HOW TO COMPLETE THIS TASK:
Output the data verbatim, minus the images.

_____

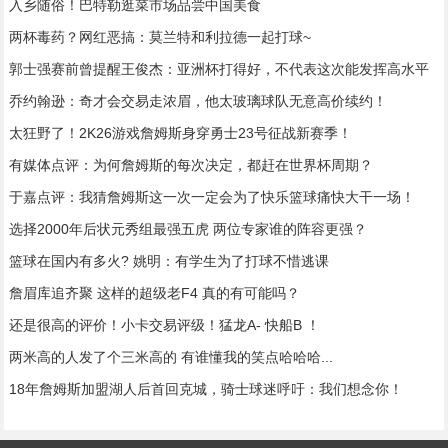
入乡随俗！巴特勒逛菜市场品尝中国美食
两杯毒药？网红恶搞：莫兰特和利拉德一起打球~
郭士强赛前曾提醒王俊杰：亚洲杯打得好，不代表这次能发挥高水平
乔约翰逊：奇才会交易走浓眉，他太玻璃球队无意高价续约！
太狂野了！2K26游戏詹姆斯身穿勇士23号征战新赛季！
有媒体点评：为何詹姆斯的每次决定，都赶在世界杯周期？
于嘉点评：我猜詹姆斯这一次一定会为了快乐篮球痛快大干一场！
选择2000年后状元秀组最强五虎 两位专家谁的阵容更强？
篮球在国内有多火? 姚明：有学生为了打球不惜逃课
詹眉库追齐聚 这样的超级老F4 真的有可能吗？
还是很高的评价！小卡交易评级！猛龙A- 快船B ！
两米高的人发了个三米高的 有谁懂我的笑点哈哈哈...
18年詹姆斯加盟湖人后首回克城，骑士球迷呼吁：我们想念你！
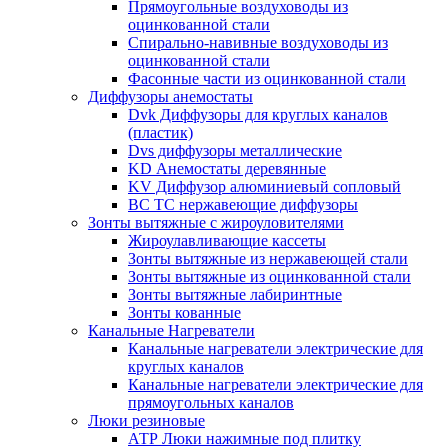
Прямоугольные воздуховоды из
оцинкованной стали
Спирально-навивные воздуховоды из
оцинкованной стали
Фасонные части из оцинкованной стали
Диффузоры анемостаты
Dvk Диффузоры для круглых каналов
(пластик)
Dvs диффузоры металлические
KD Анемостаты деревянные
KV Диффузор алюминиевый сопловый
ВС ТС нержавеющие диффузоры
Зонты вытяжные с жироуловителями
Жироулавливающие кассеты
Зонты вытяжные из нержавеющей стали
Зонты вытяжные из оцинкованной стали
Зонты вытяжные лабиринтные
Зонты кованные
Канальные Нагреватели
Канальные нагреватели электрические для
круглых каналов
Канальные нагреватели электрические для
прямоугольных каналов
Люки резиновые
АТР Люки нажимные под плитку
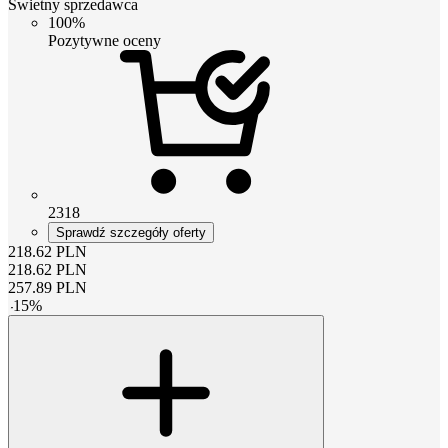
Świetny sprzedawca
100%
Pozytywne oceny
2318
Sprawdź szczegóły oferty
218.62
PLN
218.62
PLN
257.89
PLN
-
15
%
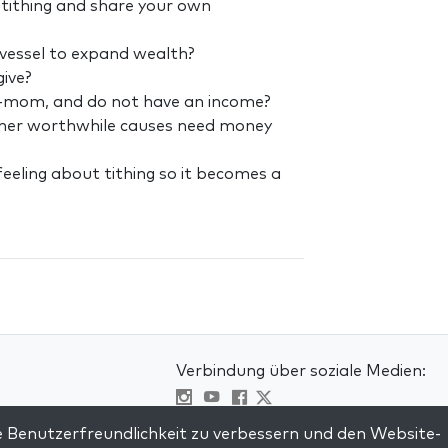
 tithing and share your own
vessel to expand wealth?
ive?
e-mom, and do not have an income?
her worthwhile causes need money
eeling about tithing so it becomes a
Verbindung über soziale Medien:
Visit kabbalah master classes
 Benutzerfreundlichkeit zu verbessern und den Website-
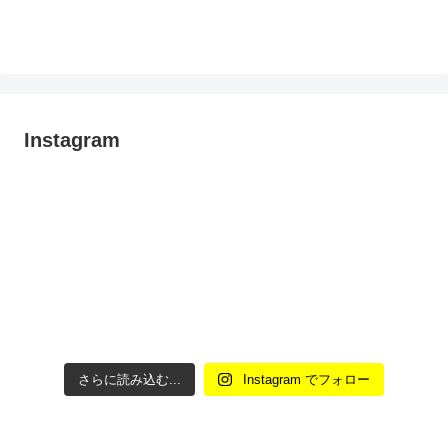
Instagram
さらに読み込む...
Instagram でフォロー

_____

WRITTEN SOLUTION:
入乡随俗！巴特勒逛菜市场品尝中国美食
两杯毒药？网红恶搞：莫兰特和利拉德一起打球~
郭士强赛前曾提醒王俊杰：亚洲杯打得好，不代表这次能发挥高水平
乔约翰逊：奇才会交易走浓眉，他太玻璃球队无意高价续约！
太狂野了！2K26游戏詹姆斯身穿勇士23号征战新赛季！
有媒体点评：为何詹姆斯的每次决定，都赶在世界杯周期？
于嘉点评：我猜詹姆斯这一次一定会为了快乐篮球痛快大干一场！
选择2000年后状元秀组最强五虎 两位专家谁的阵容更强？
篮球在国内有多火? 姚明：有学生为了打球不惜逃课
詹眉库追齐聚 这样的超级老F4 真的有可能吗？
还是很高的评价！小卡交易评级！猛龙A- 快船B ！
两米高的人发了个三米高的 有谁懂我的笑点哈哈哈...
18年詹姆斯加盟湖人后首回克城，骑士球迷呼吁：我们想念你！
Прямоугольные воздуховоды из
оцинкованной стали
Спирально-навивные воздуховоды из
оцинкованной стали
Фасонные части из оцинкованной стали
Диффузоры анемостаты
Dvk Диффузоры для круглых каналов
(пластик)
Dvs диффузоры металлические
KD Анемостаты деревянные
KV Диффузор алюминиевый сопловый
ВС ТС нержавеющие диффузоры
Зонты вытяжные с жироуловителями
Жироулавливающие кассеты
Зонты вытяжные из нержавеющей стали
Зонты вытяжные из оцинкованной стали
Зонты вытяжные лабиринтные
Зонты кованные
Канальные Нагреватели
Канальные нагреватели электрические для
круглых каналов
Канальные нагреватели электрические для
прямоугольных каналов
Люки резиновые
АТР Люки нажимные под плитку
Świetny sprzedawca
100%
Pozytywne oceny
2318
Sprawdź szczegóły oferty
218.62
PLN
218.62
PLN
257.89
PLN
-
15
%
 tithing and share your own
vessel to expand wealth?
ive?
e-mom, and do not have an income?
her worthwhile causes need money
eeling about tithing so it becomes a
Verbindung über soziale Medien:
Visit kabbalah master classes
 Benutzerfreundlichkeit zu verbessern und den Website-
Instagram
さらに読み込む...
Instagram でフォロー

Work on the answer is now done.